Lyophilized and dissector-dried TR-PSM (~0.75 g in 75-ml Teflon screw-cap tubes) was reacted for 6-16 h with a TFMSA (50 g) anisole (15 ml) (Aldrich) mixture at 0 °C following the approach of Gerken et al. (26, see also Ref. 27). To reduce heating effects, both the reagents and lyophilized TR-PSM were chilled in dry ice/ethanol prior to their mixing. After incubation with occasional vigorous shaking, the reaction was again chilled, and 1 volume of cold anhydrous diethyl ether was added. This mixture was slowly added to 125 ml of a frozen slush of 60% pyridine, after which the solution was warmed to room temperature and extracted with ether. The aqueous phase containing the partially deglycosylated TR-PSM (TTR-PSM) was dialyzed exhaustively and lyophilized.

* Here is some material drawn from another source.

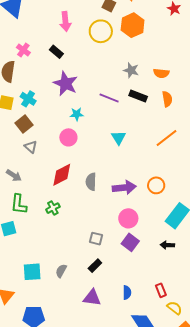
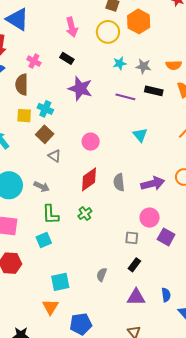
cyan star: (77, 114) -> (120, 63), moved
pink circle: (128, 218) -> (150, 218), moved
cyan square: (32, 272) -> (60, 282), moved
blue semicircle: (127, 293) -> (166, 295), moved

Low molecular weight non-glycosylated peptides were separated from the glycosylated tandem repeat subunits by gel filtration chromatography on Sephacryl S200 (Pharmacia Biotech, Uppsala, Sweden) (column dimensions 5 × 55 cm, 7-ml fraction volumes) eluted with 50 mM ammonium bicarbonate buffer. Glycoprotein content was monitored by periodic acid-Schiff reagent (28), absorbance at 555 nm, and protein monitored by the absorbance at 220 nm.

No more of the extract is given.